General Eligibility Criteria

Only water and wastewater infrastructure projects located within 100 kilometers (62 miles) of the U.S.-Mexico border will be considered for funding.  BEIF funds may be used to support projects that serve a single community or regional approaches that serve multiple communities and/or outlying areas.  Eligibility is based on a set of general project criteria.

  • Projects must address an existing human health and/or ecological issue. Priority will be given to those projects likely to have the most impact.

  • Projects must have a U.S.-side benefit. Priority will be given to projects with benefits on both sides of the border.

  • Only projects certified by the Border Environment Cooperation Commission (BECC) will be selected.

  • Priority will be given to projects with maximum funding from other sources and where program funding (BEIF) is necessary to complete financing of the project.

  • Adequate planning, operations and maintenance, and pretreatment provisions are prerequisite to detailed design and construction financing.

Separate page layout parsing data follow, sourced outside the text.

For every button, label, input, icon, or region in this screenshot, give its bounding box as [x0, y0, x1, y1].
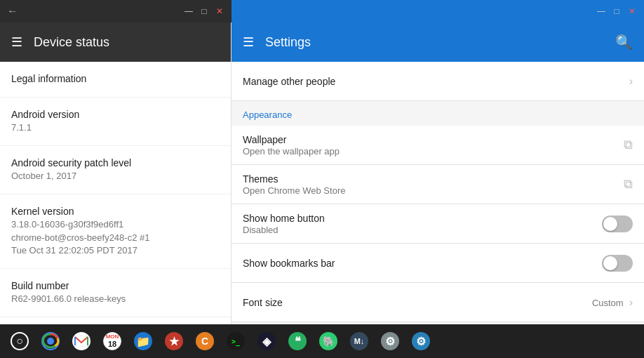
left-item-kernel[interactable]: Kernel version 3.18.0-16036-g30f3f9ed6ff…	[0, 194, 231, 269]
taskbar-settings1[interactable]: ⚙	[376, 327, 404, 355]
show-home-button-toggle-knob	[603, 217, 617, 231]
font-size-arrow: ›	[629, 296, 633, 309]
circleci-icon: C	[196, 332, 214, 350]
themes-sub: Open Chrome Web Store	[243, 185, 624, 196]
themes-row[interactable]: Themes Open Chrome Web Store ⧉	[232, 165, 644, 204]
settings-gear1-icon: ⚙	[381, 332, 399, 350]
show-home-button-content: Show home button Disabled	[243, 213, 602, 235]
left-item-android-version[interactable]: Android version 7.1.1	[0, 98, 231, 146]
left-item-security-patch-value: October 1, 2017	[11, 170, 220, 183]
themes-content: Themes Open Chrome Web Store	[243, 173, 624, 196]
window-titlebar: ← — □ ✕ — □ ✕	[0, 0, 644, 22]
manage-other-people-title: Manage other people	[243, 76, 629, 87]
show-bookmarks-bar-content: Show bookmarks bar	[243, 258, 602, 269]
right-panel: ☰ Settings 🔍 Manage other people › Appea…	[232, 22, 644, 324]
main-container: ☰ Device status Legal information Androi…	[0, 22, 644, 324]
taskbar-launcher[interactable]: ○	[6, 327, 34, 355]
themes-title: Themes	[243, 173, 624, 185]
quotes-icon: ❝	[288, 332, 307, 350]
search-button[interactable]: 🔍	[615, 34, 633, 51]
minimize-button-left[interactable]: —	[184, 6, 194, 16]
right-titlebar: — □ ✕	[232, 0, 644, 22]
left-item-build-title: Build number	[11, 280, 220, 291]
font-size-content: Font size	[243, 297, 592, 308]
show-bookmarks-bar-row[interactable]: Show bookmarks bar	[232, 244, 644, 283]
left-item-build[interactable]: Build number R62-9901.66.0 release-keys	[0, 269, 231, 317]
themes-external-icon: ⧉	[624, 177, 633, 192]
show-home-button-title: Show home button	[243, 213, 602, 224]
left-panel-title: Device status	[34, 35, 109, 50]
left-item-security-patch[interactable]: Android security patch level October 1, …	[0, 146, 231, 194]
svg-point-1	[47, 338, 54, 345]
taskbar: ○ MON 18	[0, 324, 644, 358]
markdown-icon: M↓	[350, 332, 368, 350]
show-home-button-toggle[interactable]	[602, 216, 633, 232]
show-bookmarks-bar-toggle[interactable]	[602, 255, 633, 272]
taskbar-files[interactable]: 📁	[129, 327, 157, 355]
left-item-legal[interactable]: Legal information	[0, 62, 231, 98]
settings-hamburger-icon[interactable]: ☰	[243, 34, 254, 50]
left-item-security-patch-title: Android security patch level	[11, 157, 220, 168]
font-size-value: Custom	[592, 298, 624, 308]
taskbar-quotes[interactable]: ❝	[283, 327, 311, 355]
left-titlebar: ← — □ ✕	[0, 0, 232, 22]
settings-title: Settings	[265, 35, 311, 50]
taskbar-codepen[interactable]: ◈	[253, 327, 281, 355]
taskbar-gmail[interactable]	[67, 327, 95, 355]
bookmark-icon: ★	[165, 332, 183, 350]
taskbar-bookmark[interactable]: ★	[160, 327, 188, 355]
back-button[interactable]: ←	[7, 5, 18, 18]
calendar-icon: MON 18	[103, 332, 121, 350]
maximize-button-right[interactable]: □	[612, 6, 622, 16]
taskbar-markdown[interactable]: M↓	[345, 327, 373, 355]
taskbar-settings2[interactable]: ⚙	[407, 327, 435, 355]
launcher-icon: ○	[11, 332, 29, 350]
gmail-icon	[72, 332, 90, 350]
font-size-row[interactable]: Font size Custom ›	[232, 283, 644, 322]
codepen-icon: ◈	[257, 332, 276, 350]
terminal-icon: >_	[227, 332, 245, 350]
settings-content: Manage other people › Appearance Wallpap…	[232, 62, 644, 324]
wallpaper-external-icon: ⧉	[624, 138, 633, 152]
show-home-button-row[interactable]: Show home button Disabled	[232, 204, 644, 244]
left-item-kernel-title: Kernel version	[11, 206, 220, 217]
chrome-icon	[41, 332, 60, 350]
left-content: Legal information Android version 7.1.1 …	[0, 62, 231, 324]
left-item-legal-title: Legal information	[11, 73, 220, 84]
taskbar-calendar[interactable]: MON 18	[98, 327, 126, 355]
left-item-build-value: R62-9901.66.0 release-keys	[11, 293, 220, 305]
wallpaper-title: Wallpaper	[243, 134, 624, 145]
left-panel: ☰ Device status Legal information Androi…	[0, 22, 232, 324]
font-size-title: Font size	[243, 297, 592, 308]
right-header: ☰ Settings 🔍	[232, 22, 644, 62]
evernote-icon: 🐘	[319, 332, 337, 350]
wallpaper-sub: Open the wallpaper app	[243, 146, 624, 157]
settings-gear2-icon: ⚙	[412, 332, 430, 350]
taskbar-chrome[interactable]	[36, 327, 65, 355]
wallpaper-content: Wallpaper Open the wallpaper app	[243, 134, 624, 157]
hamburger-icon[interactable]: ☰	[11, 34, 22, 50]
left-item-kernel-value: 3.18.0-16036-g30f3f9ed6ff1 chrome-bot@cr…	[11, 218, 220, 257]
manage-other-people-row[interactable]: Manage other people ›	[232, 62, 644, 101]
manage-other-people-arrow: ›	[629, 75, 633, 88]
taskbar-terminal[interactable]: >_	[222, 327, 250, 355]
appearance-section-header: Appearance	[232, 101, 644, 126]
files-icon: 📁	[134, 332, 152, 350]
left-item-android-version-title: Android version	[11, 109, 220, 120]
show-bookmarks-bar-toggle-knob	[603, 256, 617, 270]
taskbar-circleci[interactable]: C	[191, 327, 219, 355]
window-controls-left: — □ ✕	[184, 6, 224, 16]
svg-rect-2	[74, 336, 88, 347]
header-left: ☰ Settings	[243, 34, 311, 50]
close-button-right[interactable]: ✕	[627, 6, 637, 16]
left-item-android-version-value: 7.1.1	[11, 121, 220, 134]
close-button-left[interactable]: ✕	[215, 6, 224, 16]
maximize-button-left[interactable]: □	[199, 6, 209, 16]
window-controls-right: — □ ✕	[596, 6, 637, 16]
left-header: ☰ Device status	[0, 22, 231, 62]
taskbar-evernote[interactable]: 🐘	[314, 327, 342, 355]
title-controls-left: ←	[7, 5, 18, 18]
wallpaper-row[interactable]: Wallpaper Open the wallpaper app ⧉	[232, 126, 644, 165]
minimize-button-right[interactable]: —	[596, 6, 606, 16]
manage-other-people-content: Manage other people	[243, 76, 629, 87]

  • Community infrastructure only will be selected.

  • For drinking water projects, drinking water quality projects only will be selected, not raw water supply. Therefore, only drinking water treatment plants and treated water distribution systems will be covered.

  • Projects where the discharge is directly or indirectly to U.S. side waters, must target achievement of U.S. norms for ambient water quality in U.S. side waters, although infrastructure development may be phased over time.  Any flow reductions that result from implementation of non-discharging alternatives must not threaten U.S. or shared ecosystems.

  • Project funding intended for U.S. colonias will not be available unless the state, county or respective municipal government has established an enforceable local ordinance, or other zoning rule, which prevents the development or construction of any additional colonia areas or further development within an existing colonia without necessary infrastructure. 

Project Prioritization and Application Process

Because water and wastewater infrastructure needs in the U.S.-Mexico border region exceed available grant funds, EPA uses a prioritization process to identify and select projects with the most critical public health and environmental needs.  The process allows the program to target limited funding to projects with the highest benefit in terms of public health and environmental risk, cost-effectiveness, institutional capacity, and sustainability.  EPA, with BECC assistance, conducts the prioritization process every two (2) years. For more information on the prioritization and application process, contact BECC.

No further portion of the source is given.